Yap Siong up to the time of his death seems to have been successful in keeping each of his two wives ignorant of the fact that he
was married to the other.

ISSUE:
Whether or not the estate of Yap Siong be divided between the two families.

HELD:
Yes, the Court held that under the Leyes de Partidas, where two women innocently and in good faith are legally united in holy
matrimony to the same man, their children born will be regarded as legitimate children and each family will be entitled to one-half of
the estate of the husband upon distribution of his estate.

- That provision of the Leyes de Partidas is a very humane and wise law. It justly protects those who innocently have entered
into the solemn relation of marriage and their descendants. The good faith of all the parties will be presumed until the
contrary is positively proved. (Article 69, Civil Code; Las Leyes de Matrimonio, section 96; Gaines vs. Hennen, 65 U.S., 553.)

- A woman who is deceived by a man who represents himself as single and who marries him, she and her children born while
the deception lasted, under the Spanish Law, are entitled to all the rights of a legitimate wife and children.
o The common law allowing none of the incidents of a true marriage to follow another marriage entered into during
the continuance of a first, was early found to work a great injustice upon the innocent parties to the second marriage,
and specially upon the offspring of such second marriage.
o To remedy that hardship under the common law and following the wise jurisprudence of Spain, both England and
many of the states of the United States adopted statutes.

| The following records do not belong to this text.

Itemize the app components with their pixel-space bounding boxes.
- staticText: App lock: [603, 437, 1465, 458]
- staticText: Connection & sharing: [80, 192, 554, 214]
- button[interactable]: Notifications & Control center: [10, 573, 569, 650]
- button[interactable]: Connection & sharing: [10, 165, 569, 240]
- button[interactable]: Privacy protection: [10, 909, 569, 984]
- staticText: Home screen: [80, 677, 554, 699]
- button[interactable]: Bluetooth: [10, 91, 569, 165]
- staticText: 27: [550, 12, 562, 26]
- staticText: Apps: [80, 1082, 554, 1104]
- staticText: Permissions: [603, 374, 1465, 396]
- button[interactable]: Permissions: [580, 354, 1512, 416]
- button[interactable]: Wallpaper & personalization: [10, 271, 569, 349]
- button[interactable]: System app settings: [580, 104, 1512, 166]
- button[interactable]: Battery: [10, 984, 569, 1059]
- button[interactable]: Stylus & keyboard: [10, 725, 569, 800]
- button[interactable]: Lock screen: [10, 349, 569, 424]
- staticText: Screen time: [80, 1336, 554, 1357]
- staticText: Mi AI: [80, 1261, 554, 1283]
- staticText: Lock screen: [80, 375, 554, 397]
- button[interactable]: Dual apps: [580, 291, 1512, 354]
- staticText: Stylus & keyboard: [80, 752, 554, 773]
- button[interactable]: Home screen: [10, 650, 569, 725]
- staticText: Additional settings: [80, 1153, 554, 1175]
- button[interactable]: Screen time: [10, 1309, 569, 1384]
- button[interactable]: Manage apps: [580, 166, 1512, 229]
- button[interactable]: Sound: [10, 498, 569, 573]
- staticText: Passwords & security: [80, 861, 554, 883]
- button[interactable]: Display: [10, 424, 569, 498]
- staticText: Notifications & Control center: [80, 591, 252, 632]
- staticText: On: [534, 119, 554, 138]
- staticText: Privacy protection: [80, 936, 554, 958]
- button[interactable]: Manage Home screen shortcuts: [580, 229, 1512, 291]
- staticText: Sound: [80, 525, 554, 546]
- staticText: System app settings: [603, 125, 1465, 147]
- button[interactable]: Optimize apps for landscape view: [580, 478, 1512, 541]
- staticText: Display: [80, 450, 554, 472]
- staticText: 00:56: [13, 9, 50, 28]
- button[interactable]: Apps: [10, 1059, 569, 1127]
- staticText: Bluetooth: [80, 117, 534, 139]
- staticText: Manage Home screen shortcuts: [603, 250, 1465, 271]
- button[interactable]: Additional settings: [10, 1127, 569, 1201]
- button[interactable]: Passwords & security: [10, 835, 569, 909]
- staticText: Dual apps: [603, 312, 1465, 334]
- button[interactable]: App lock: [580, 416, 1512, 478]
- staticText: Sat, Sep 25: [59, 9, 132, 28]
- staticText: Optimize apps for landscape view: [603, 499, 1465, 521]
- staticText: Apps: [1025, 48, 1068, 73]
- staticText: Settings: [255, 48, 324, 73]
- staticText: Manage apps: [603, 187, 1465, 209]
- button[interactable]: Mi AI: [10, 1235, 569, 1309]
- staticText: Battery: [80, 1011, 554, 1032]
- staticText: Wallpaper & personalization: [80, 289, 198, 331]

- The foregoing conclusions in no way conflict with the decision of this court in the case of Sy Joc Lieng vs. Encarnacion (16
Phil., 137) nor with the decision of Adong vs. Cheong Seng Gee (43 Phil., 43), for the reason that in each of said cases a
preponderance of the evidence showed that no legal marriage had been performed in China, that is, that the alleged Chinese
wife and the deceased in each of those cases had never been legally married.